*Work order*:
From the entries that follow, extract each line holding the string "California".

*Information supplied*:
[Start of section]

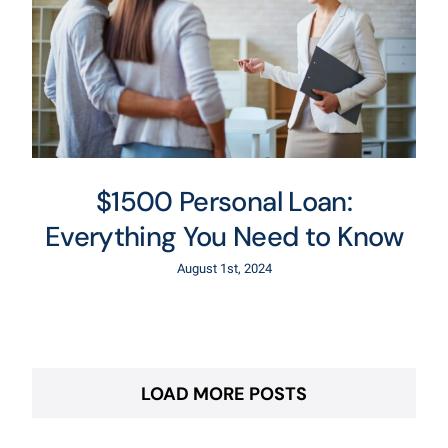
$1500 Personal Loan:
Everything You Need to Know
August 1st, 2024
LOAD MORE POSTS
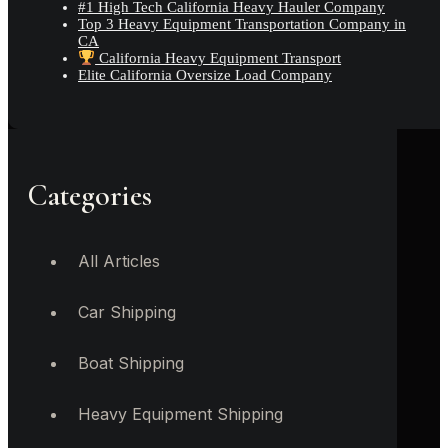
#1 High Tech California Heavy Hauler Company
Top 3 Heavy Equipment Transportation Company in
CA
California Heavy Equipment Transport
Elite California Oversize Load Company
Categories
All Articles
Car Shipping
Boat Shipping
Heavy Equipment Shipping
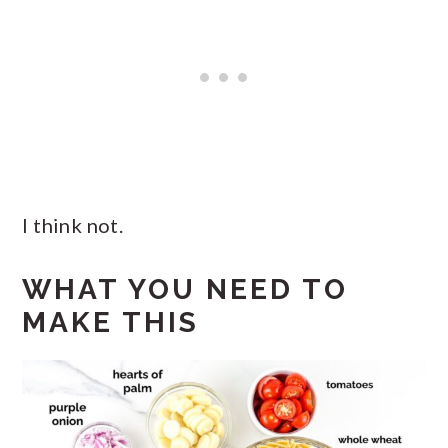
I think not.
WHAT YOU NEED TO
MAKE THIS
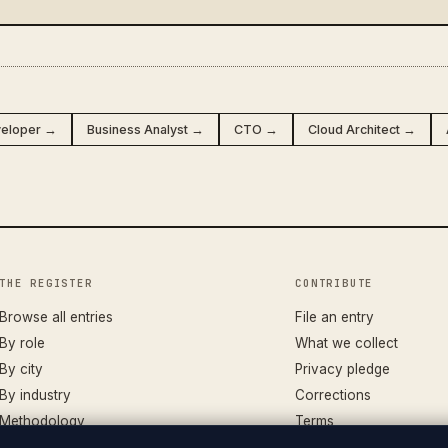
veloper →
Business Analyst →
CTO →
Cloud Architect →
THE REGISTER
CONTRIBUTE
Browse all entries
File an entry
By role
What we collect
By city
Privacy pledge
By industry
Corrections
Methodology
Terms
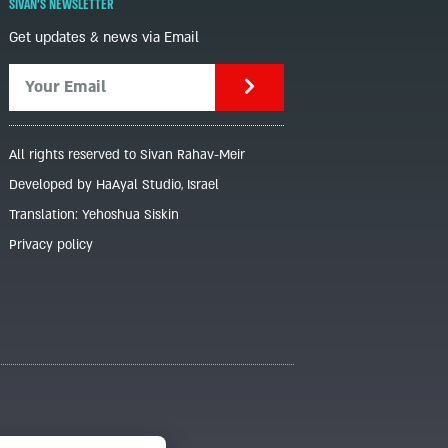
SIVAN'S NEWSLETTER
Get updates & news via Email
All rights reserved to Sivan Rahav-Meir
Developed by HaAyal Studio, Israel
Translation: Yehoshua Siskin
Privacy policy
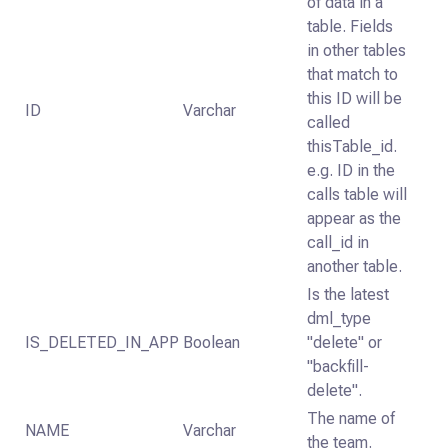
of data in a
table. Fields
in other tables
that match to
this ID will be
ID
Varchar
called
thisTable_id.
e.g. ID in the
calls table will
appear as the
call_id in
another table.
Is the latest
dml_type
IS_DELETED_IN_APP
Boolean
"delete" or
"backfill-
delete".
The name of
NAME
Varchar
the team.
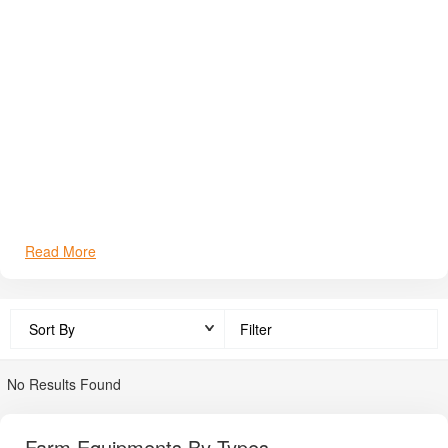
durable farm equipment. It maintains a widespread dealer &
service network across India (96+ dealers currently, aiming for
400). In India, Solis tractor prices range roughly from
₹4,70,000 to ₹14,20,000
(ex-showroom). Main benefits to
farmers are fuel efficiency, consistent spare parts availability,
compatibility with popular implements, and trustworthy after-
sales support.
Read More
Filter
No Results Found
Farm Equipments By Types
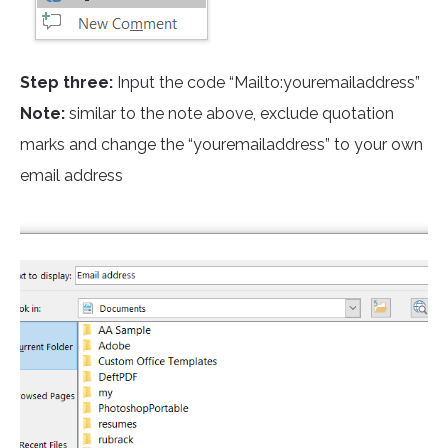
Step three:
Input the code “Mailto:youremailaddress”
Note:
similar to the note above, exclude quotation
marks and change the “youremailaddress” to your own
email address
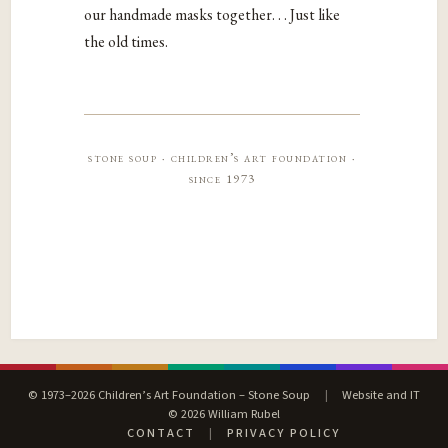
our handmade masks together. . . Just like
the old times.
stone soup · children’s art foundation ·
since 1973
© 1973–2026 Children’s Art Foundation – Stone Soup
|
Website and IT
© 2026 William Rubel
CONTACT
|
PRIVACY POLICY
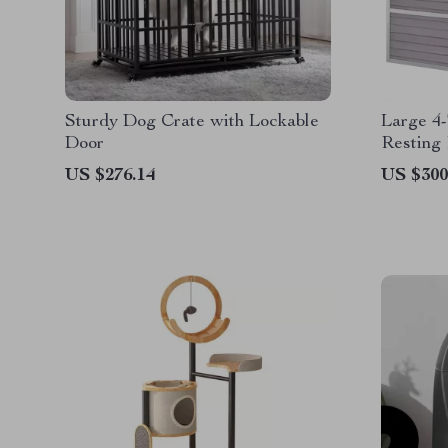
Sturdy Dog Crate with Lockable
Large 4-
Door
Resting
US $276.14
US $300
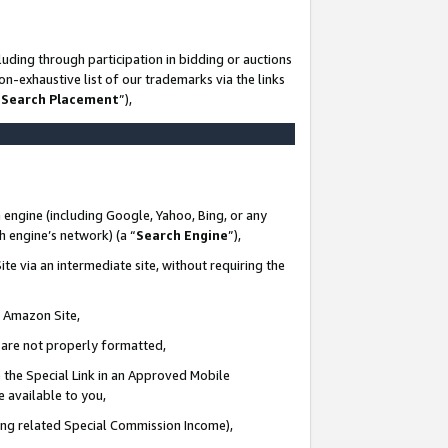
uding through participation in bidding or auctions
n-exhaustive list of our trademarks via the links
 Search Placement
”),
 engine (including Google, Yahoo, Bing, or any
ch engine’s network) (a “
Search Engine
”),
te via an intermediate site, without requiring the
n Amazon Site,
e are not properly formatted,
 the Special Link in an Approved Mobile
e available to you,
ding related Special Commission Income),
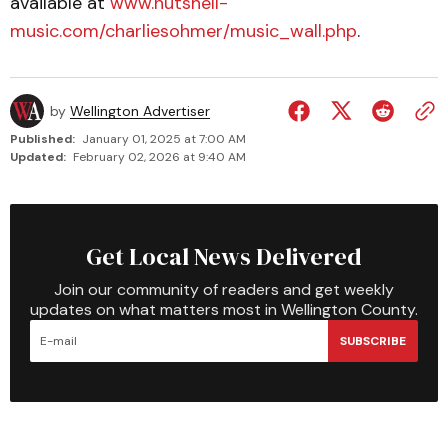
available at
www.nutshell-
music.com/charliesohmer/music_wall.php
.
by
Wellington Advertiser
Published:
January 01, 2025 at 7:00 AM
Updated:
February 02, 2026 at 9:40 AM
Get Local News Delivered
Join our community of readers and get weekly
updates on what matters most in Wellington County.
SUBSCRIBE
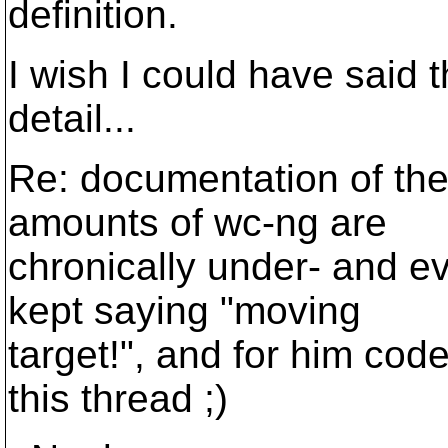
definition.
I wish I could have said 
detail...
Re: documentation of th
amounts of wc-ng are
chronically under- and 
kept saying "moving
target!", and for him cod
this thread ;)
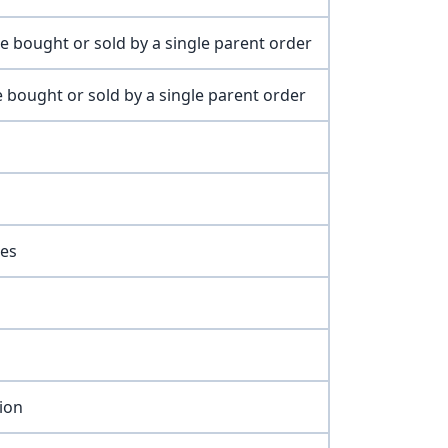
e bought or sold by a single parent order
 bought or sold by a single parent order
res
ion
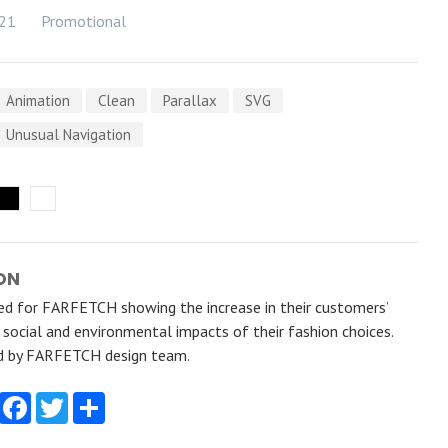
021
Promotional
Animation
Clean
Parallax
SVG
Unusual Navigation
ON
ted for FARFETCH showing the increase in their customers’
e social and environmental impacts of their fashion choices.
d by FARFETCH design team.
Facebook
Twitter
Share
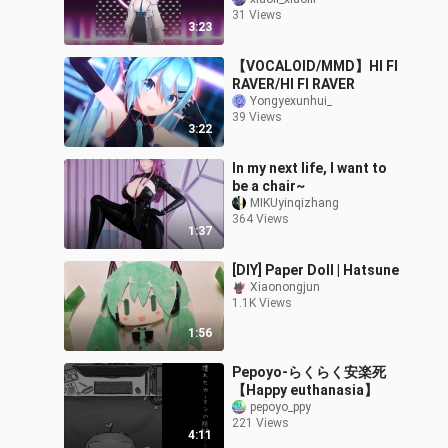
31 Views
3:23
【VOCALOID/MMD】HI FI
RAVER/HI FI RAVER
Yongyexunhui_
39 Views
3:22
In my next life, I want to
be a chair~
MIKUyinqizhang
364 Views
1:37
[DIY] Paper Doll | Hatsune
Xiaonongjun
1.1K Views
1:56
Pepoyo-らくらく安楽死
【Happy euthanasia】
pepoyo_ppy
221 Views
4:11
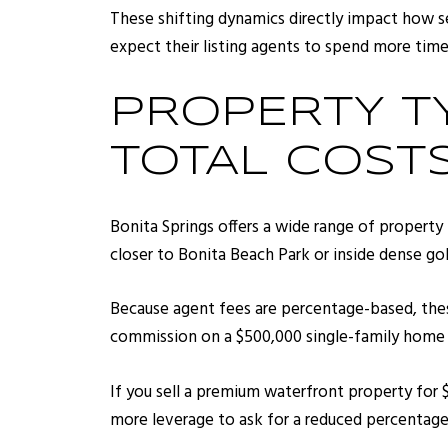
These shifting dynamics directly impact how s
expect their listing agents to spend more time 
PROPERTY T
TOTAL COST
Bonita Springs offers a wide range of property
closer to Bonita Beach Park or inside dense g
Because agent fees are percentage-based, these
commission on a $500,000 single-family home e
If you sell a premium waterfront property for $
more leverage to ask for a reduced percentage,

[End of section]

*Exercise result*:
#1 High Tech California Heavy Hauler Company
California Heavy Equipment Transport
Elite California Oversize Load Company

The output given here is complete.